Tuesday, March 07, 2006

Pastoral Snare: Vegas Edition (part II)

A priest once told me the moral code of Christians, boiled down and melted to sterling, was "Do the loving thing." Too bad "the loving thing" can't be identified like a math problem.

After the blow up I stayed with the sister. Too frustrated and tired of being manipulated by the friend. I think I did some good but I wasn't entirely sure I did the right thing. Later that night my coworker wandered back into the hotel room like nothing had happened.

Last night, my friend and I rode back to Austin alone. I was telling a story of how I didn't think I could have chicken noodle soup as a kid because my neighbors the Shapiros said it was Jewish penicillin, and I was --of course-- allergic to penicillin. She "corrected" me by saying Matzo ball soup was Jewish penicillin, I said fine, but where I was from, it was chicken noodle soup. I tried to get on with my story. No luck. She wouldn't let it go and I finally lost it.

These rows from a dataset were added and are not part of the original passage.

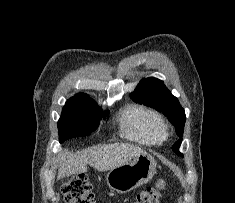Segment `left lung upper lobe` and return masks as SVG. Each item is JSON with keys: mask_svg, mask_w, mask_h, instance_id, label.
Returning <instances> with one entry per match:
<instances>
[{"mask_svg": "<svg viewBox=\"0 0 235 203\" xmlns=\"http://www.w3.org/2000/svg\"><path fill=\"white\" fill-rule=\"evenodd\" d=\"M134 101L152 107L159 112H163L175 126L177 135L183 136L185 125V111L181 107L178 99L166 88L163 81L150 77L142 80L135 90L130 94ZM182 139L175 142L172 149L175 153L182 156L178 148Z\"/></svg>", "mask_w": 235, "mask_h": 203, "instance_id": "obj_1", "label": "left lung upper lobe"}]
</instances>
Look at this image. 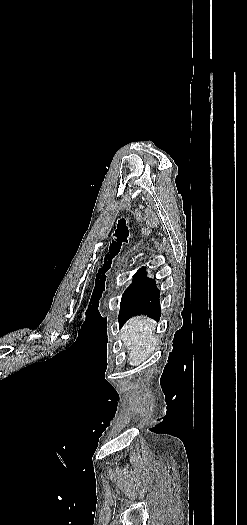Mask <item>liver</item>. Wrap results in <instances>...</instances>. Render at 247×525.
<instances>
[{
  "label": "liver",
  "instance_id": "1",
  "mask_svg": "<svg viewBox=\"0 0 247 525\" xmlns=\"http://www.w3.org/2000/svg\"><path fill=\"white\" fill-rule=\"evenodd\" d=\"M157 323L149 317H132L121 329L120 339L127 347L129 357L127 363L131 367H139L145 357H149L152 351H156L159 345V337H155L154 329Z\"/></svg>",
  "mask_w": 247,
  "mask_h": 525
}]
</instances>
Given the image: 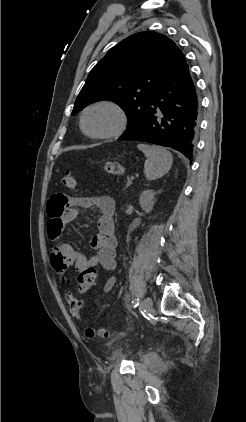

I didn't yell, or scream or even swear, but, after a good 20 minutes of silence --a lot of thinking and a lot of prayer-- I let it all out, or at least most of it. I called her on the strange and desperate attention-getting techniques. I called her on the impropriety of her work behavior. I said I wanted to be there to be her friend, but her odd behavior (jumping up and down shouting "I'm a robotic kitty! Meep! Meep! Kitty!" in the middle of Accounting) made it hard. I hated not being able to finish a sentence or have a normal conversation. I didn't hit below the belt and said each thing as tenderly and compassionately as I could, but it wasn't fun. It's hard to say "you act like a petulant 7 year old and people genuinely wonder if you're brain damaged, and if you don't change your behavior I worry you're going to end up without any friends at all" without actually saying that.

She's gone through her whole life functioning with the petulance and petty manipulations of a child because people have allowed her to do it. It hasn't gotten her anywhere and as she gets older --deeper into the world of the Grown Up-- her behavior has become more and more of a problem, not just professionally, and she doesn't even know it.

Was it the loving thing? I don't know. I did it with love, does that count for anything? I made a huge effort to stay calm so I didn't say anything important from a place of anger. Actually, if I had to hear something like that, I would have wanted it said to me in that exact way, and by a friend who cares for me.

So what's happened The Day After? I don't know.

She didn't come in to work today, which is par for the course. I sent her an email with the company's employee assistance program, in case she wants to talk to somebody. I mean, that's a whole handful of bitter pills and I don’t envy her. I just hope she takes what I said to heart, not as an attack, but as something done out of affection. The loving thing.


This post was brought to you by something that didn't stay in Vegas

1 Comments:

Anonymous Anonymous said...

Excellent move. I think you did indeed do the loving thing. I hope your friend could actually hear and take in some of what you said, and that she will get some help. Now you might want to ... take a nap? Eat some chocolate? Keep praying? All of the above?!